# Mount Buffalo



## Asharee133 (Feb 9, 2010)

This is a non photo herping trip..my camera died -.-, anyhow, went to Mt buffalo for a day, saw this little lizard that looked like a baby beardie (?) is there beardies on mount buff? saw some skinks of some kind, and a cunningham's skink, saw quite a large skink of some sort, and it was shedding so it was hard to identify. and would like some info if there are beardies on mount buff, or netteds or jackys or something


----------



## Asharee133 (Feb 9, 2010)

just realised, it was an alpine bog skink :]


----------



## reptilerob (Feb 9, 2010)

I know me and rett82 saw a few jackies at the base of mt buffalo a few weeks ago.


----------



## Asharee133 (Feb 9, 2010)

okay, would have been a bubby jackie then, because it was about 1/3 up the mountain where all those huge slate slopes are


----------



## Bushfire (Feb 9, 2010)

Have a look at the Dragon ID thread there is a pic of a Mountain Dragon in it, could it be that? I knew they too are found on Mount Buffalo, particularly higher up the mount.


----------



## blakehose (Feb 9, 2010)

You were unlucky not to see a few species of snake, I saw a tiger snake, and brown in the one ride.

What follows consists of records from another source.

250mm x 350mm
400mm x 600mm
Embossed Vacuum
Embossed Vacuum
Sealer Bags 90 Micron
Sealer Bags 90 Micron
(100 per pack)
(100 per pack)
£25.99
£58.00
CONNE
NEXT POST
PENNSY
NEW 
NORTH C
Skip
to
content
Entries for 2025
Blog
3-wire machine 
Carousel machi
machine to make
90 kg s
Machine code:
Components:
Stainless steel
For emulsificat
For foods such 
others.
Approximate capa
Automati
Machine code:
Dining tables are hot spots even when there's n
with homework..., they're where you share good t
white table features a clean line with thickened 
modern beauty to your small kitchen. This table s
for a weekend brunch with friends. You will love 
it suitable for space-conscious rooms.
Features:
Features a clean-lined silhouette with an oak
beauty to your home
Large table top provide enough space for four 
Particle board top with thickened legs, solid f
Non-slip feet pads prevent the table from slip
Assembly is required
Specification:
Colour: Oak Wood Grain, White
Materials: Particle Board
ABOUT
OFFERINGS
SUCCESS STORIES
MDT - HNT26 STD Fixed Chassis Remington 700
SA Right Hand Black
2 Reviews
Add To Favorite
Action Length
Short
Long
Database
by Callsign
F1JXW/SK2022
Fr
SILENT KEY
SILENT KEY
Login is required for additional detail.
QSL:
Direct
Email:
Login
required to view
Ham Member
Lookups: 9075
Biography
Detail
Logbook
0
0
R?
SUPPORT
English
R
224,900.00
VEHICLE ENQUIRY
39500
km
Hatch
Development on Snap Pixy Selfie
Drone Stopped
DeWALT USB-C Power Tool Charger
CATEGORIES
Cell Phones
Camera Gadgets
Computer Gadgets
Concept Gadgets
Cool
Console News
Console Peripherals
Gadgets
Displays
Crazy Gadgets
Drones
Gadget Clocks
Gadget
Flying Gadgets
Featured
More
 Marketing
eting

I love that place


----------



## Asharee133 (Feb 9, 2010)

i was lookin', though it was weirdly cold up there


----------



## reptilerob (Feb 10, 2010)

Rett82 photographed an interesting looking lizard in that very area a few years back. We have been looking for the photo lately to see what sort of a lizard it is but cant find the photo.
It may have even been some kind of gecko. That was at the lookout where the big rocks are where the road turns sharply right. Ive driven the road 100 times and cant for the life of me remember the name of that lookout!!!


----------



## Asharee133 (Mar 6, 2010)

it starts with m, hell i went past it the other day LOL ma-something lookout


----------



## Asharee133 (Mar 6, 2010)

went up a second time, camping with school, saw a millon eastern crevice skinks at the chalet, went abseiling, went in the underground river cave (that was AWESOME) canoeing on lake catani, it was...cold....at the chalet the first day, there was alot of sleet around, and you could only see 4m before it got foggy, and over the lookout, plain WHITE. you could not see a thing, it was just white white and more white.


----------



## reptilerob (Mar 7, 2010)

Cool!!! Its mackays lookout, and thats the exact same place lauretta photographed that lizard a few years ago.


----------



## Asharee133 (Mar 8, 2010)

i thought it was mackleys, anyhow, yeah i saw a beardie looking lizard there, musta been a jacky, lol, we got stuck on the trail, we couldn't see where it was and got stuck on the granite slabs haha


----------